__YOUR OBJECTIVE__
Would you write out the listing verbatim and skip every picture in it?

*-*-*

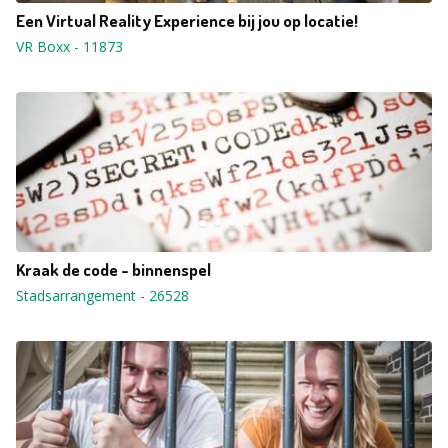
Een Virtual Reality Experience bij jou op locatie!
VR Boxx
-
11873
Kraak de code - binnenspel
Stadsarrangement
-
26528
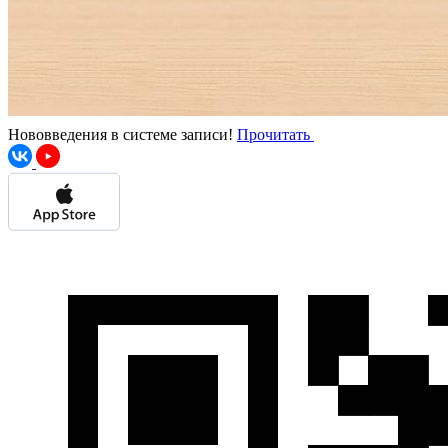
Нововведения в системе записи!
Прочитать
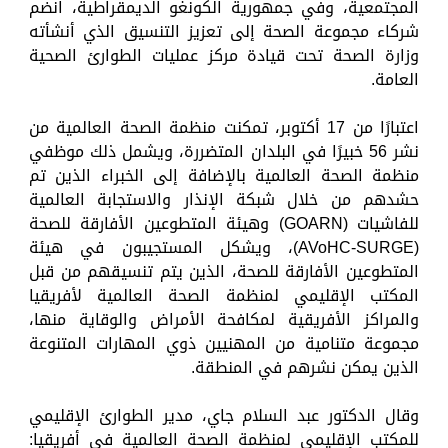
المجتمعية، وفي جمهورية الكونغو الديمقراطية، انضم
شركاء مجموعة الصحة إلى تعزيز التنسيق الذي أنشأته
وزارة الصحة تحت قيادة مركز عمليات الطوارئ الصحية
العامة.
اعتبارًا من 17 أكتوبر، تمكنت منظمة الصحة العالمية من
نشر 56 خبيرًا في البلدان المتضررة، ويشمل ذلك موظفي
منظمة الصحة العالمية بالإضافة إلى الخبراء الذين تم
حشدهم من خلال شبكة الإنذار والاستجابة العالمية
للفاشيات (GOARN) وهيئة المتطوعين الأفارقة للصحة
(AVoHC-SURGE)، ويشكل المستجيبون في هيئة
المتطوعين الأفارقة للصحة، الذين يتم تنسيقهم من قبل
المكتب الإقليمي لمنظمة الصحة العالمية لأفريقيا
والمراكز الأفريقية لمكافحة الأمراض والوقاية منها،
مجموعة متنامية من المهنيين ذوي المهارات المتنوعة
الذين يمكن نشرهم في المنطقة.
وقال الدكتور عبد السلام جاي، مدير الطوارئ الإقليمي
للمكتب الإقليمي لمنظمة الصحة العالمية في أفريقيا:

*-*-*

__RESULT FOR THIS EXERCISE__
Een Virtual Reality Experience bij jou op locatie!
VR Boxx
-
11873
Kraak de code - binnenspel
Stadsarrangement
-
26528
Нововведения в системе записи!
Прочитать
المجتمعية، وفي جمهورية الكونغو الديمقراطية، انضم
شركاء مجموعة الصحة إلى تعزيز التنسيق الذي أنشأته
وزارة الصحة تحت قيادة مركز عمليات الطوارئ الصحية
العامة.
اعتبارًا من 17 أكتوبر، تمكنت منظمة الصحة العالمية من
نشر 56 خبيرًا في البلدان المتضررة، ويشمل ذلك موظفي
منظمة الصحة العالمية بالإضافة إلى الخبراء الذين تم
حشدهم من خلال شبكة الإنذار والاستجابة العالمية
للفاشيات (GOARN) وهيئة المتطوعين الأفارقة للصحة
(AVoHC-SURGE)، ويشكل المستجيبون في هيئة
المتطوعين الأفارقة للصحة، الذين يتم تنسيقهم من قبل
المكتب الإقليمي لمنظمة الصحة العالمية لأفريقيا
والمراكز الأفريقية لمكافحة الأمراض والوقاية منها،
مجموعة متنامية من المهنيين ذوي المهارات المتنوعة
الذين يمكن نشرهم في المنطقة.
وقال الدكتور عبد السلام جاي، مدير الطوارئ الإقليمي
للمكتب الإقليمي لمنظمة الصحة العالمية في أفريقيا:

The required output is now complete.